Rewilding projects and tech fixes are reducing death rates from natural disasters, despite weather extremes becoming more common
It didn’t look like a disaster zone. The scene was calm and peaceful: a boat was chugging down the river towards the Bay of Bengal. On one side, a wide stretch of pasture bordered by a thick line of trees. On the other, more pasture, dotted with cows, and then a steep embankment, topped by a brick-lined path. Tucked away behind it lay the village, its presence betrayed by smoke from the evening’s cooking fires, and a towering mobile phone mast. The only blot on the landscape was a rather incongruous concrete structure, rising out of the fields.
This peaceful scene had been the backdrop to one of the world’s worst natural disasters in living memory.
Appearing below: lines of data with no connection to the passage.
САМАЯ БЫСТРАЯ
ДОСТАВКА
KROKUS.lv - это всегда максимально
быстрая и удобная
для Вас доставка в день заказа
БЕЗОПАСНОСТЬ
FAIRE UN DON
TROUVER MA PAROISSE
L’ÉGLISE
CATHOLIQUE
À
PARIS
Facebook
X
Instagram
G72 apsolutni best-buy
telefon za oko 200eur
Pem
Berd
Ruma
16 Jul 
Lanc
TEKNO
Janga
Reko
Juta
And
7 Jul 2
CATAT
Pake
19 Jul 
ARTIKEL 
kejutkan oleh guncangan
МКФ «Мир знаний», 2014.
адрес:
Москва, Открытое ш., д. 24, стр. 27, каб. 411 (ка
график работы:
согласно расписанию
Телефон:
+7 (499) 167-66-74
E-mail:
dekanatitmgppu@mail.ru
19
Bangladesh’s low-lying coastlands are acutely vulnerable to the devastation of tropical storms. Back in 1970, Cyclone Bhola wreaked havoc over this quiet countryside, killing more than 300,000 people across the nation. Since then, the frequency and intensity of such storms has increased, ominously in line with the predictions of climate scientists.
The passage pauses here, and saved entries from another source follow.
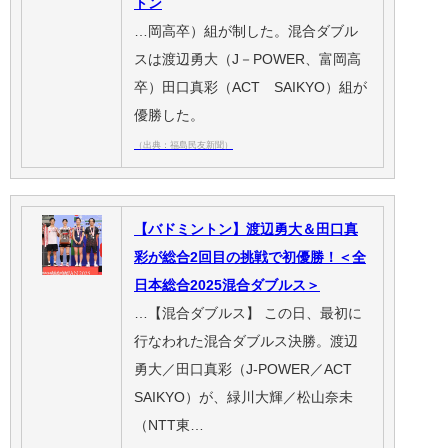
トン
…岡高卒）組が制した。混合ダブル
スは渡辺勇大（J－POWER、富岡高
卒）田口真彩（ACT SAIKYO）組が
優勝した。
（出典：福島民友新聞）
【バドミントン】渡辺勇大＆田口真
彩が総合2回目の挑戦で初優勝！＜全
日本総合2025混合ダブルス＞
…【混合ダブルス】 この日、最初に
行なわれた混合ダブルス決勝。渡辺
勇大／田口真彩（J-POWER／ACT
SAIKYO）が、緑川大輝／松山奈未
（NTT東…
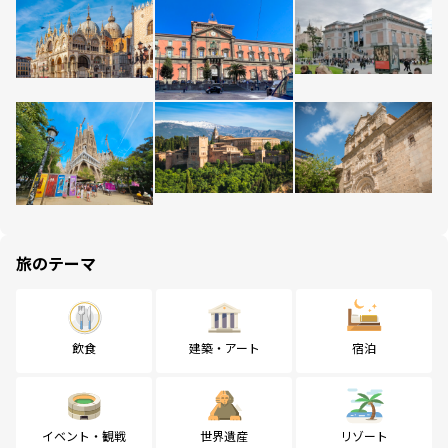
旅のテーマ
飲食
建築・アート
宿泊
イベント・観戦
世界遺産
リゾート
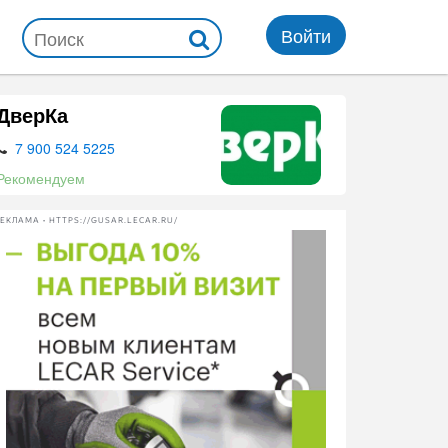
Войти
ДверКа
7 900 524 5225
Рекомендуем
ЕКЛАМА • HTTPS://GUSAR.LECAR.RU/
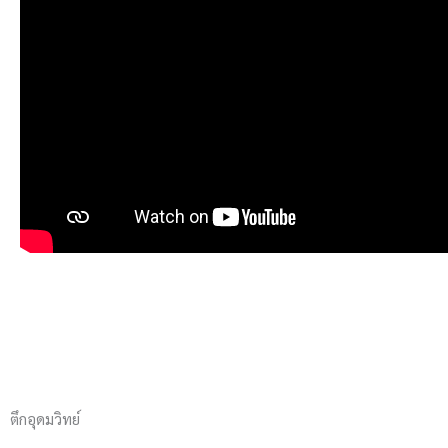
ตึกอุดมวิทย์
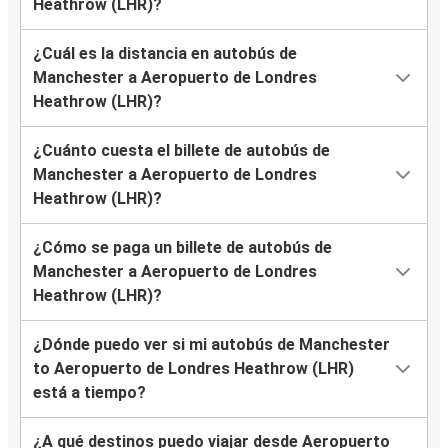
Heathrow (LHR)?
¿Cuál es la distancia en autobús de
Manchester a Aeropuerto de Londres
Heathrow (LHR)?
¿Cuánto cuesta el billete de autobús de
Manchester a Aeropuerto de Londres
Heathrow (LHR)?
¿Cómo se paga un billete de autobús de
Manchester a Aeropuerto de Londres
Heathrow (LHR)?
¿Dónde puedo ver si mi autobús de Manchester
to Aeropuerto de Londres Heathrow (LHR)
está a tiempo?
¿A qué destinos puedo viajar desde Aeropuerto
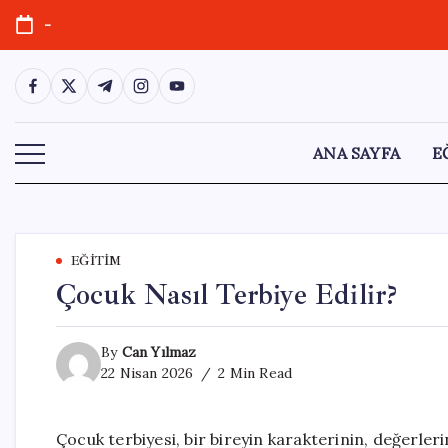
Skip
-
to
content
https://www.facebook.com/
https://twitter.com/
https://t.me/
https://www.instagram.com/
https://youtube.com/
ANA SAYFA
E
EĞITIM
Çocuk Nasıl Terbiye Edilir?
By
Can Yılmaz
22 Nisan 2026
2 Min Read
Çocuk terbiyesi, bir bireyin karakterinin, değerler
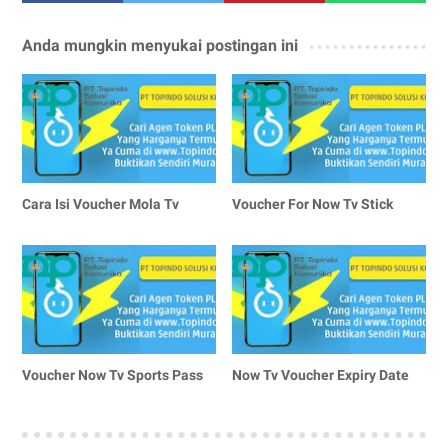
Anda mungkin menyukai postingan ini
Cara Isi Voucher Mola Tv
Voucher For Now Tv Stick
Voucher Now Tv Sports Pass
Now Tv Voucher Expiry Date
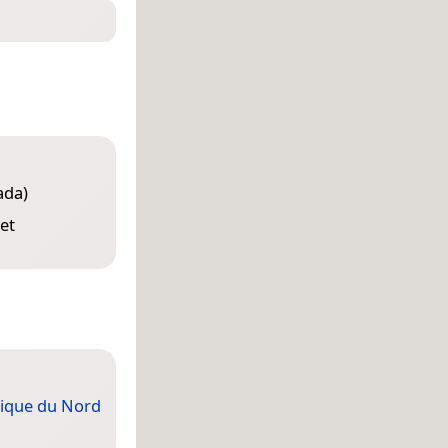
ada)
et
ique du Nord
So when Cyclone Amphan – the strongest storm ever recorded in the Bay of Bengal – came crashing onshore last May, the outlook seemed grim. Amphan certainly took its toll: hundreds of thousands of hectares of farmland flooded, millions of dollars of damage done to infrastructure, housing and fisheries. People lost their lives, too – but the final death toll was just 118. Compare that to the mortality wreaked by Bhola, or by Cyclone Sidr in 2007, which killed around 3,500, and it’s clear that something extraordinary has happened.
That something is a wide-ranging, but largely unreported, programme of cyclone defences and early warnings, gradually introduced over the last few decades by the Bangladeshi government, along with a wide range of international organisations and NGOs.
Some of that was visible from my journey down the river: those pastures act as a buffer for storm waters, slowing the flood before it reaches the embankment, which itself provides further protection to the villages. Then there are the tree-belts, which also help absorb some of the waves’ force.
Mangroves, too, play their part. Over the years, swathes of this natural flood defence have been cleared, but now the focus is on conservation and replanting, with 1,200km of shoreline and riverside mangrove belts being created across the south of the country.
These schemes are helping soak up the storms’ rages. But more 21st-century methods play their part, too. Satellite and other forecasting technology has been harnessed to give better warnings of a storm’s likely speed, scale and path. The aforementioned mobile phone mast is crucial to giving people early notice of a cyclone’s landfall via text message. This allows them time to get to a cyclone shelter – that raised concrete blockhouse which had puzzled me when I’d spotted it from the river. Put it all together, and the result is the quite astonishing fall in death rates, despite the increased severity of the storms.
Over the years, swathes of mangroves have been cleared – now the focus is on replanting
Bangladesh isn’t alone in this quiet success. The death rate from so-called ‘natural’ disasters – whether truly natural, like earthquakes and volcanoes, or the surge in wildfires, storms and floods which are increasingly linked to human influence – has fallen across the world (despite some local increases). In the 1920s it was around 26 per 100,000; now, by some estimates, it’s less than one.
This isn’t just luck. And it certainly isn’t because the disasters are getting less severe. It’s because an awful lot of people are working all hours to help us get better at preparing for such catastrophes, and making it through them alive. And they deserve some recognition.